Are GPs eligible for the new job retention scheme?

Updated government guidance released at the end of last week indicates that GP practices may not be eligible for the new job retention scheme.

The guidance states, “The government expects that the scheme will not be used by many public sector organisations… Where employers receive public funding for staff costs, and that funding is continuing, we expect employers to use that money to continue to pay staff in the usual fashion – and correspondingly not furlough them. This also applies to non-public sector employers who receive public funding for staff costs…Organisations who are receiving public funding specifically to provide services necessary to respond to COVID-19 are not expected to furlough staff.”

The language used in the guidance isn’t unambiguous: we can infer that GP practices aren’t “expected” to furlough staff, but it’s unclear whether sufficient consideration has been given to scenarios where public sector organisations have the wrong type/balance of staff. For example a practice that wants to recruit more medics but shed admin staff.

What is clear, is that HMRC intends to audit businesses which receive funding. If employers have effectively been paid twice for the same thing (i.e. their public funding has continued and they have claimed money for the wages of furloughed staff), that could be considered a fraud.
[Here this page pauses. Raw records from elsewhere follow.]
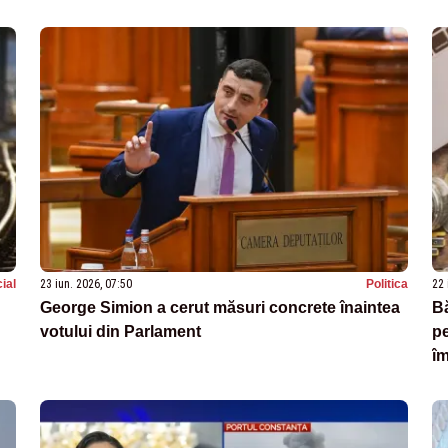
ial
23 iun. 2026, 07:50
Politica
22 
George Simion a cerut măsuri concrete înaintea
Bă
votului din Parlament
pe
îm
If you are genuinely considering making staff redundant in order to reorganise your workforce, furlough leave may be justifiable. If you are prepared to accept the risk of being rejected for the scheme, or required to repay the money claimed, you should carefully document your decision-making process so that you can provide evidence later if requested, and you will need to have something to show for the additional money you receive under the scheme.